Há uma terceira sensibilidade, que se deve ter em relação aos acontecimentos. E chamo aqui de acontecimento aquilo que nos surpreende, algo inesperado, como um terremoto, por exemplo. Quem diria que haveria um terremoto em Minas Gerais? Pois houve. Talvez seja melhor, então, pensar em outras possibilidades com relação ao solo de Minas Gerais. Coisas em que não se pensava antes. As surpresas que nos provocam os grandes acontecimentos significam que nós nunca temos conhecimento suficiente. Esses acontecimentos nos ensinam a revisar nossa visão do mundo. Outro exemplo: os ataques de 11 de setembro, que destruíram as duas torres do World Trade Center em Nova York, nos Estados Unidos. Esse ataque era algo totalmente imprevisto e mudou as coisas. Ele nos mostrou que havia uma organização chamada AI­Qaeda. E uma organização que chegou a ser favorecida pelos próprios norte-americanos durante a guerra no Afeganistão - uma vez que os EUA preferiram apoiar um grupo de fanáticos religiosos a apoiar a sociedade civil na resistência contra a invasão da União Soviética. Essa organização favorecida saiu do Afeganistão e se transformou um movimento místico religioso anti-Ocidente e pronto para usar todos os meios. Isso levou a mudanças tanto na política americana quanto na de vários países ocidentais envolvidos.

ECOLOGIA DA AÇÃO 

Outra regra é a da sensibilidade ao que chamo de ecologia da ação. O que significa essa expressão? Significa que, quando uma ação começa, ela entra no mundo e sofre influências do meio - seja social, seja político ou natural. Finalmente, essa ação escapa do controle de seu autor, e é possível que tome uma direção que não era a desejada, e pode surtir um efeito contrário ao que originalmente se intentava. Foi o que ocorreu quando se decidiu fazer uma intervenção militar no Iraque a fim de reduzir o terrorismo. O resultado foi o crescimento do terrorismo justamente como conseqüência dessa ação. E esse não é um caso isolado. Muitas vezes, na política se tomam decisões que no início parecem ir em uma direção, mas depois se voltam na direção contrária. Adolf Hitler estava certo de que conquistaria a União Soviética. Ele conseguiu, é certo, mas até o momento em que encontrou uma resistência que acabou provocando sua queda. Sempre temos casos parecidos na história. A própria Revolução Soviética. O levante tinha o objetivo de liquidar o domínio do capitalismo e da burguesia.

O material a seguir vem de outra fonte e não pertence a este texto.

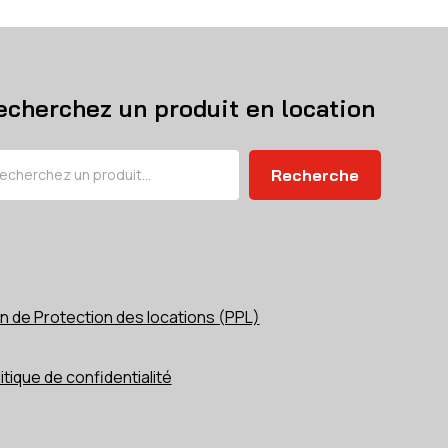
echerchez un produit en location
chercher
Recherche
n de Protection des locations (PPL)
itique de confidentialité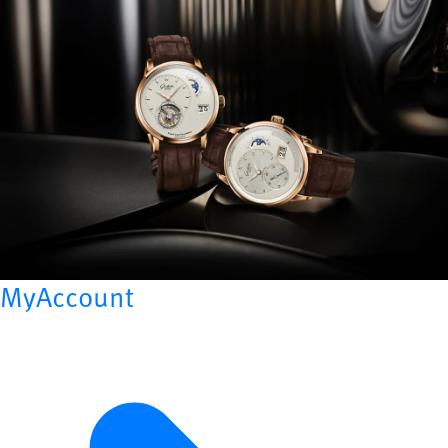
MyAccount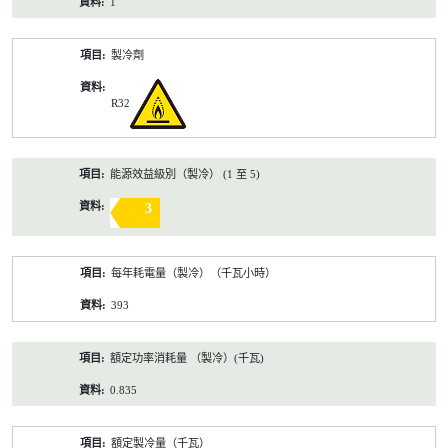
1
製冷劑
R32
能源效益級別（製冷） (1 至 5)
3
每年耗電量（製冷）（千瓦小時）
393
額定功率消耗量 （製冷）(千瓦)
0.835
額定製冷量（千瓦）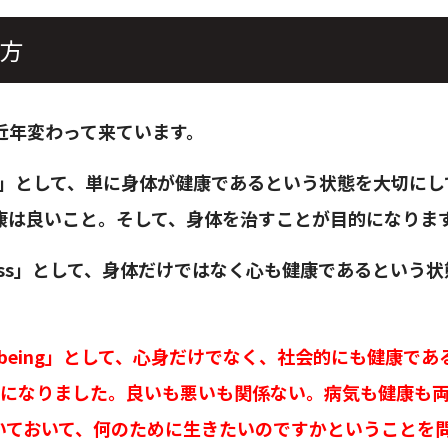
方
近年変わって来ています。
th」として、単に身体が健康であるという状態を大切に
康は良いこと。そして、身体を治すことが目的になりま
ness」として、身体だけではなく心も健康であるという
l-being」として、心身だけでなく、社会的にも健康であ
うになりました。良いも悪いも関係ない。病気も健康も
いておいて、何のために生きたいのですかということを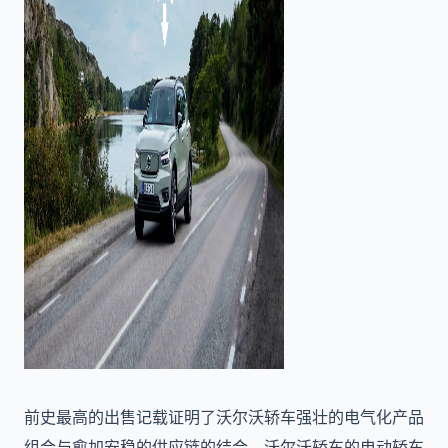
前史最高的出售记载证明了沃尔沃轿车强壮的电气化产品
组合与愈加安稳的供应链的结合。沃尔沃轿车的电动轿车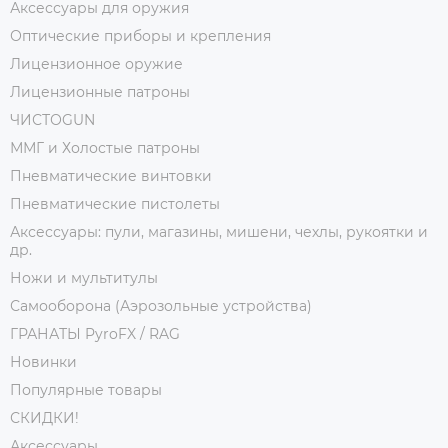
Аксессуары для оружия
Оптические приборы и крепления
Лицензионное оружие
Лицензионные патроны
ЧИСТОGUN
ММГ и Холостые патроны
Пневматические винтовки
Пневматические пистолеты
Аксессуары: пули, магазины, мишени, чехлы, рукоятки и
др.
Ножи и мультитулы
Самооборона (Аэрозольные устройства)
ГРАНАТЫ PyroFX / RAG
Новинки
Популярные товары
СКИДКИ!
Аксессуары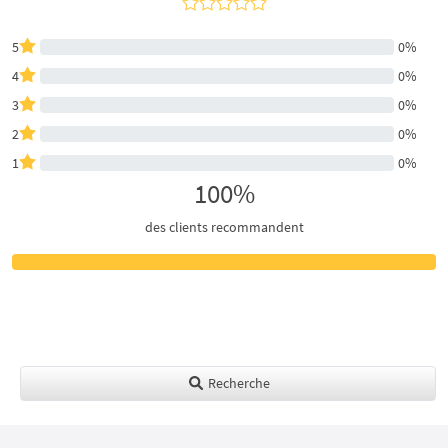
5
0%
4
0%
3
0%
2
0%
1
0%
100%
des clients recommandent
Recherche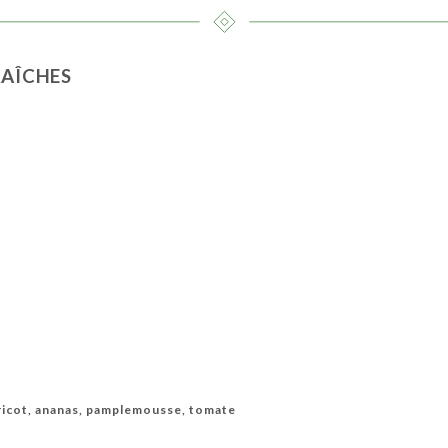
RAÎCHES
o
ricot, ananas, pamplemousse, tomate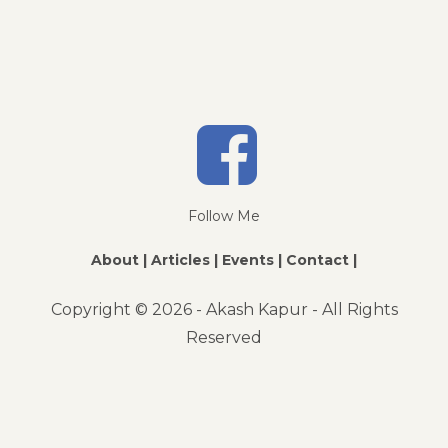
Follow Me
About |
Articles |
Events |
Contact |
Copyright ©
2026 - Akash Kapur - All Rights
Reserved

No entanto, não somente criou uma sociedade muito desigual, como também fez com que a classe operária, em vez de ser liberada e obter o mínimo de direitos, visse, em 1989/90, o capitalismo voltar ainda mais selvagem e mais forte do que antes. Trata-se de algo muito importante no que pensar. Porque, quando adotamos uma causa, um partido político ou uma idéia, devemos ver se em algum determinado momento, pelo princípio da ecologia da ação, o sentido daquilo que nós fizemos vai continuar no caminho desejado ou se vai fugir do controle e provocar um efeito contrário ao que queríamos.